WHAT YOU HAVE TO DO:
Each record that follows is to be duplicated exactly, though its pictures are not.

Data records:
----------------

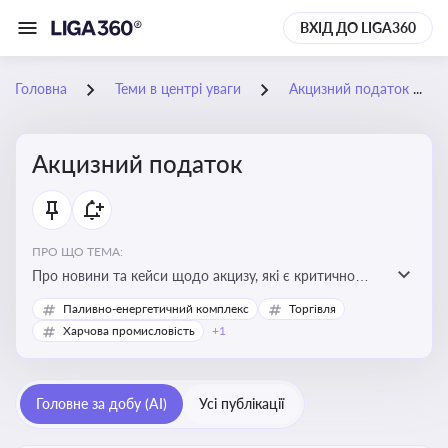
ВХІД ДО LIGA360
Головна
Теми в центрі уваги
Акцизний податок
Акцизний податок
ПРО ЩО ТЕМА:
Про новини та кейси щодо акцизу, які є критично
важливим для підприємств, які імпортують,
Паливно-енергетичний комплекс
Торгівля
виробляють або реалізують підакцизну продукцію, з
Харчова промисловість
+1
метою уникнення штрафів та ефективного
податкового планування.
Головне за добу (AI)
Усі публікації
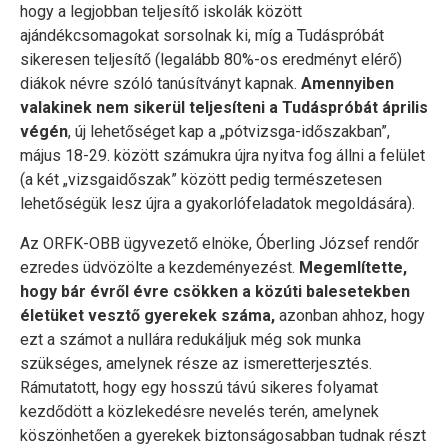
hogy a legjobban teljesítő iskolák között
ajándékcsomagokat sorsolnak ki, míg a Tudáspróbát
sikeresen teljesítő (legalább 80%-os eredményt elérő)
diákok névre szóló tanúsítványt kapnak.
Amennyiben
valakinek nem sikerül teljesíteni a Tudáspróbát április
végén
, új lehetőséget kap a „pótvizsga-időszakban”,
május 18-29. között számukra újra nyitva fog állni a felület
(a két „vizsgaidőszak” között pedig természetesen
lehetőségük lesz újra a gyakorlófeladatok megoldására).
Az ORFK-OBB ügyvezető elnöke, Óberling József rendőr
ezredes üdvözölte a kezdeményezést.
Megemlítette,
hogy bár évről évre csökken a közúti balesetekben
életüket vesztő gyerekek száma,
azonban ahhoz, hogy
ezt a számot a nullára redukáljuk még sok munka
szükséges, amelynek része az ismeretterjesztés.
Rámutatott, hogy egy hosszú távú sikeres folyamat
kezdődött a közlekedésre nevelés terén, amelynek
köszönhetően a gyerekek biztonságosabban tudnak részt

----------------

SOLUTION FOR THIS EXERCISE:
ВХІД ДО LIGA360
Головна
Теми в центрі уваги
Акцизний податок
Акцизний податок
ПРО ЩО ТЕМА:
Про новини та кейси щодо акцизу, які є критично
важливим для підприємств, які імпортують,
Паливно-енергетичний комплекс
Торгівля
виробляють або реалізують підакцизну продукцію, з
Харчова промисловість
+1
метою уникнення штрафів та ефективного
податкового планування.
Головне за добу (AI)
Усі публікації
hogy a legjobban teljesítő iskolák között
ajándékcsomagokat sorsolnak ki, míg a Tudáspróbát
sikeresen teljesítő (legalább 80%-os eredményt elérő)
diákok névre szóló tanúsítványt kapnak.
Amennyiben
valakinek nem sikerül teljesíteni a Tudáspróbát április
végén
, új lehetőséget kap a „pótvizsga-időszakban”,
május 18-29. között számukra újra nyitva fog állni a felület
(a két „vizsgaidőszak” között pedig természetesen
lehetőségük lesz újra a gyakorlófeladatok megoldására).
Az ORFK-OBB ügyvezető elnöke, Óberling József rendőr
ezredes üdvözölte a kezdeményezést.
Megemlítette,
hogy bár évről évre csökken a közúti balesetekben
életüket vesztő gyerekek száma,
azonban ahhoz, hogy
ezt a számot a nullára redukáljuk még sok munka
szükséges, amelynek része az ismeretterjesztés.
Rámutatott, hogy egy hosszú távú sikeres folyamat
kezdődött a közlekedésre nevelés terén, amelynek
köszönhetően a gyerekek biztonságosabban tudnak részt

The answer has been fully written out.